こんにちは。船長の武信です。
一応撮影監督なので撮影の前には当然「絵」としてのプランを立てる訳ですが、今回の『遺言』は延命さんから送られてきたロケ場所候補の写真が目茶苦茶良かったので、絵の雰囲気もそれを軸に考えることにしました。
脚本では家の内装は定義されてないので、新築の洋風マンションのリビングとかでも設定できちゃうし、そうなると映画の雰囲気もガラッと変わるのですが、ロケ地候補の写真を見た瞬間にこのお話の登場人物たちの背景は「和風の大広間」のイメージで決定w
となると次にかんがえるのは、さてこの場所で撮影するとして、家族のお話だし照明や現像の色味はどうしようかな~…とか言うことな訳です。
「お通夜」の話とはいえ、家族のお話だし、コメディだし、やっぱりほんわかした暖色系かな~?
とか考えている時に中野さんから送られてきた映像用に改定された脚本を読むと「家系図を写す」というト書きが加えられてりじゃありませんか!
「遺言」「和風の大広間」「お通夜」「家系図」とくれば思い浮かぶのはアレしか無い!!!

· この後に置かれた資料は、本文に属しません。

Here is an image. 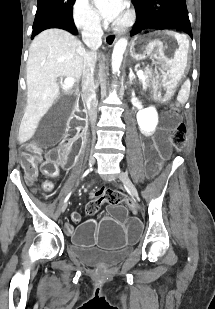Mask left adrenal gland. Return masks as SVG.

…という訳で映像は寒色系のコントラストきっつい映像に大決定www
…実際の撮影現場はこんな感じになりましたwww
↓
やれば結構出来るもんだべwww
仏壇も掛け軸もフットライトでビカビカ光らせてこれでもかと日本家屋のディティールを強調、登場人物の照明もそれに合わせてディフューザー無しの直接光だ!!!www
↑このカットとか俳優の皆さんの後ろにはむき出しの直管LEDが並んでますwww
真面目な話もするとこの映画の物語は脚本と監督が、登場人物の感情は俳優陣がそれぞれ主軸になって分担して構築しているので、映像単体でも何か筋の通ったものを表現して別レイヤーとしての面白さをプラスしたかったのですが、それはこの物語が展開される空間を単なる空間ではなく「物語の一部、登場人物の一人」として扱うことでした。
こういう「物語やドラマとは別の軸で筋の通った表現」って映画の映像にはとても大事だと思ってます。
「家族の集う場所」としての田舎の家、引いては「おじいちゃんの存在」を暗示し続けるにはこの撮影方法で良かったんじゃないかな。